Power spectrum of white noise and filtered noise

White noise is a signal whose power spectrum is homogeneously distributed across frequencies. In this chapter we are going to generate a long random signal by using `rand' with the option `normal'. Then we will calculate its power spectrum.

Once we have produced a `flat' power spectrum coming from Gaussian noise, we can eliminate some frequencies by filtering to get `colored noise'. We can check the behavior of a system by comparing both spectra.

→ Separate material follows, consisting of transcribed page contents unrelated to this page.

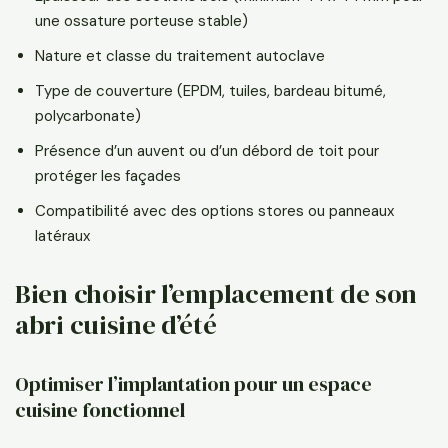
une ossature porteuse stable)
Nature et classe du traitement autoclave
Type de couverture (EPDM, tuiles, bardeau bitumé,
polycarbonate)
Présence d’un auvent ou d’un débord de toit pour
protéger les façades
Compatibilité avec des options stores ou panneaux
latéraux
Bien choisir l’emplacement de son
abri cuisine d’été
Optimiser l’implantation pour un espace
cuisine fonctionnel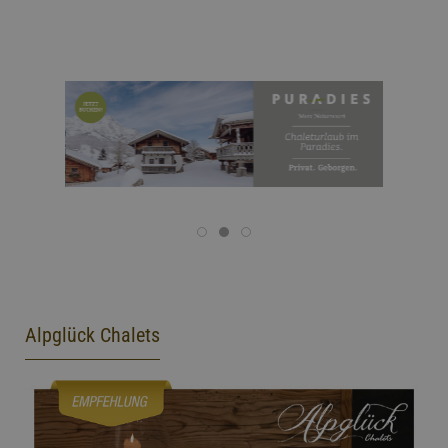
Alpglück Chalets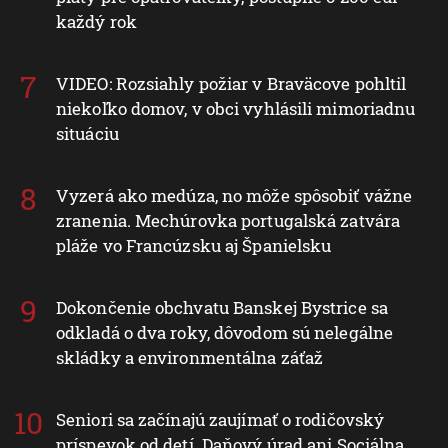
každý rok
VIDEO: Rozsiahly požiar v Braväcove pohltil
niekoľko domov, v obci vyhlásili mimoriadnu
situáciu
Vyzerá ako medúza, no môže spôsobiť vážne
zranenia. Mechúrovka portugalská zatvára
pláže vo Francúzsku aj Španielsku
Dokončenie obchvatu Banskej Bystrice sa
odkladá o dva roky, dôvodom sú nelegálne
skládky a environmentálna záťaž
Seniori sa začínajú zaujímať o rodičovský
príspevok od detí. Daňový úrad ani Sociálna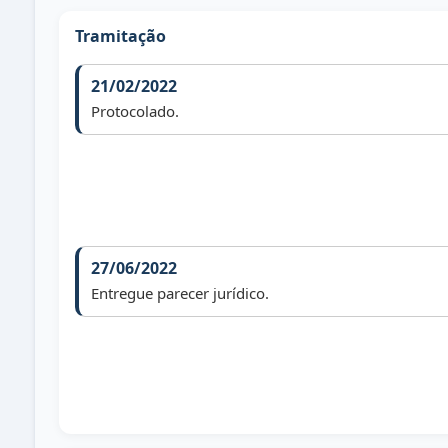
Tramitação
21/02/2022
Protocolado.
27/06/2022
Entregue parecer jurídico.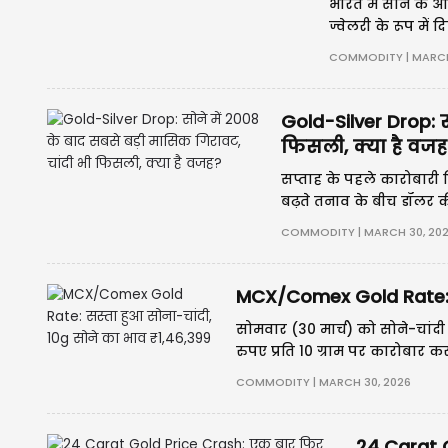
भारत में सोने के आ
ज्वेलरी के रूप में
नुकसान हो रहा है।
COMMODITY | MARCH 
Gold-Silver Drop: स
फिसली, क्या है वजह
सप्ताह के पहले कारोबारी द
बढ़ते तनाव के बीच डॉलर 
16% तक टूट चुका है, जो 2
COMMODITY | MARCH 30, 20
MCX/Comex Gold Rate: स
सोमवार (30 मार्च) को सोने-चांदी
रुपए प्रति 10 ग्राम पर कारोबार क
का भाव 2,27,600 रुपए है। अंतरराष
COMMODITY | MARCH 30, 2026
24 Carat G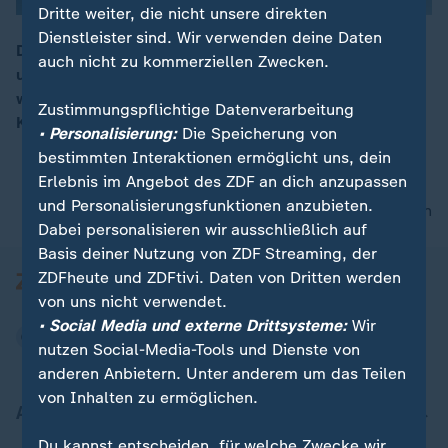
Dritte weiter, die nicht unsere direkten
Dienstleister sind. Wir verwenden deine Daten
Die ESA entstand aus zwei Vorgängerorganisationen
auch nicht zu kommerziellen Zwecken.
und vereint heute viele europäische Länder. Sie führt
00:17
wichtige Weltraummissionen durch, etwa zu Planeten,
Zustimmungspflichtige Datenverarbeitung
Kometen, Exoplaneten und der Sonne.
• Personalisierung:
Die Speicherung von
bestimmten Interaktionen ermöglicht uns, dein
Erlebnis im Angebot des ZDF an dich anzupassen
und Personalisierungsfunktionen anzubieten.
nach oben
Dabei personalisieren wir ausschließlich auf
Basis deiner Nutzung von ZDF Streaming, der
ZDFheute und ZDFtivi. Daten von Dritten werden
von uns nicht verwendet.
• Social Media und externe Drittsysteme:
Wir
nutzen Social-Media-Tools und Dienste von
anderen Anbietern. Unter anderem um das Teilen
von Inhalten zu ermöglichen.
Aktuell bei ZDFheute
Du kannst entscheiden, für welche Zwecke wir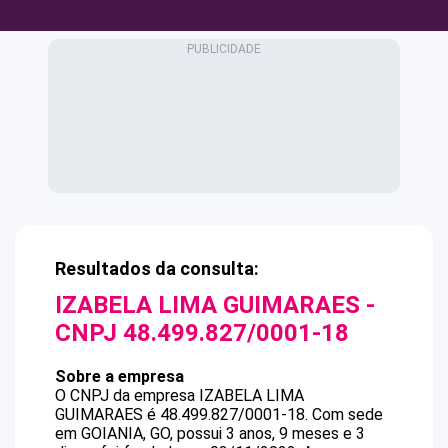
Resultados da consulta:
IZABELA LIMA GUIMARAES
-
CNPJ
48.499.827/0001-18
Sobre a empresa
O CNPJ da empresa
IZABELA LIMA
GUIMARAES
é
48.499.827/0001-18
.
Com sede
em GOIANIA, GO, possui 3 anos, 9 meses e 3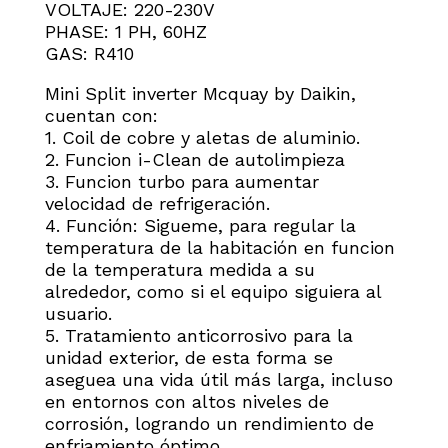
VOLTAJE: 220-230V
PHASE: 1 PH, 60HZ
GAS: R410
Mini Split inverter Mcquay by Daikin,
cuentan con:
1. Coil de cobre y aletas de aluminio.
2. Funcion i-Clean de autolimpieza
3. Funcion turbo para aumentar
velocidad de refrigeración.
4. Función: Sigueme, para regular la
temperatura de la habitación en funcion
de la temperatura medida a su
alrededor, como si el equipo siguiera al
usuario.
5. Tratamiento anticorrosivo para la
unidad exterior, de esta forma se
aseguea una vida útil más larga, incluso
en entornos con altos niveles de
corrosión, logrando un rendimiento de
enfriamiento óptimo.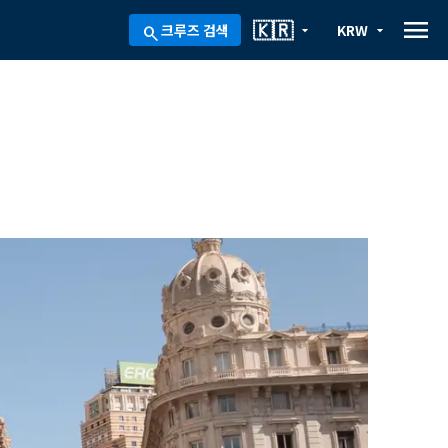
menu
🇰🇷
크루즈 검색
KRW
arrow_drop_down
arrow_drop_down
search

The next code designs a low-pass filter at 0.25 Hz and applies the filter to white noise. Notice that frequencies above 50 are negative corresponding to

-->rand('normal');
 
-->rand('seed',0);

-->x = rand(1,20000);
 
-->lysis = iir(5,'lp','butt',[.25 0],[0 0]);
 
-->y = flts(x,lysis);
 
 
-->N = 100;
 
-->inct = 1;
 
-->incf = 1 / (N * inct);
 
-->fre = [0:(N-1)] * incf;
 
-->xbasc()
 
-->xsetech([0,0,1/2,1/2])
 
-->plot (x(1:100))
 
 
-->xsetech([1/2,0,1/2,1/2])
 
-->plot2d(fre,pspect(50,100,'re',x));
 
 
-->xsetech([0,1/2,1/2,1/2])
 
-->plot(y(1:100));
 
 
-->xsetech([1/2,1/2,1/2,1/2])
 
-->plot2d(fre,pspect(50,100,'re',y));

Figure 12.6: The top line of frames represents the original signal (random noise) and its spectrum. The spectrum is more or less flat. The bottom line of frames represents the low-pass filtered signal and its spectrum. Notice that frequencies above 0.5 are a form of representing negative frequencies and that since low-pass filter eliminated high frequencies, components above 0.25 Hz have disappeared.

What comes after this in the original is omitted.